# [Description of the task]
Copy every line from the records below that holds the word "Twilight".

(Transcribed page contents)
════════════════

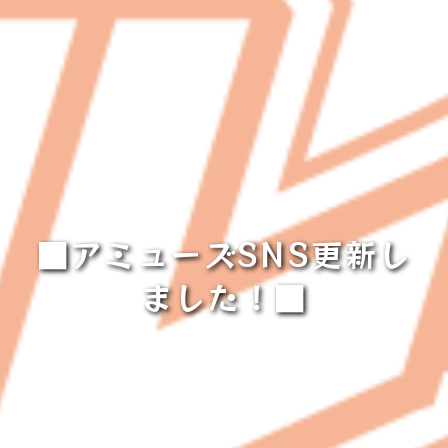
■アミューズSNS更新し
ました！■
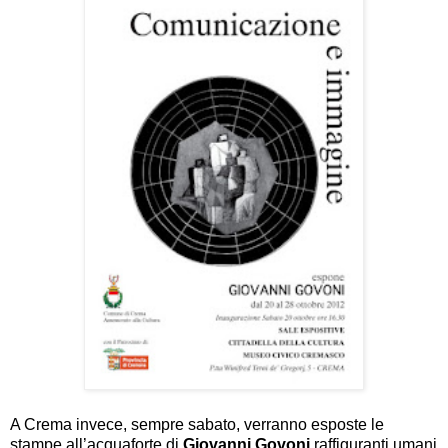
A Crema invece, sempre sabato, verranno esposte le
stampe all’acquaforte di
Giovanni Govoni
raffiguranti umani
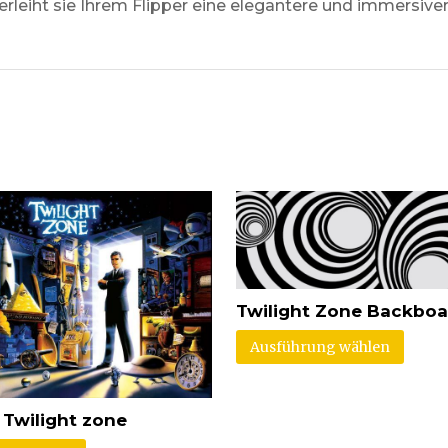
leiht sie Ihrem Flipper eine elegantere und immersive
Twilight Zone Backboa
Ausführung wählen
 Twilight zone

════════════════

# [Exercise answer]
Twilight Zone Backboa
 Twilight zone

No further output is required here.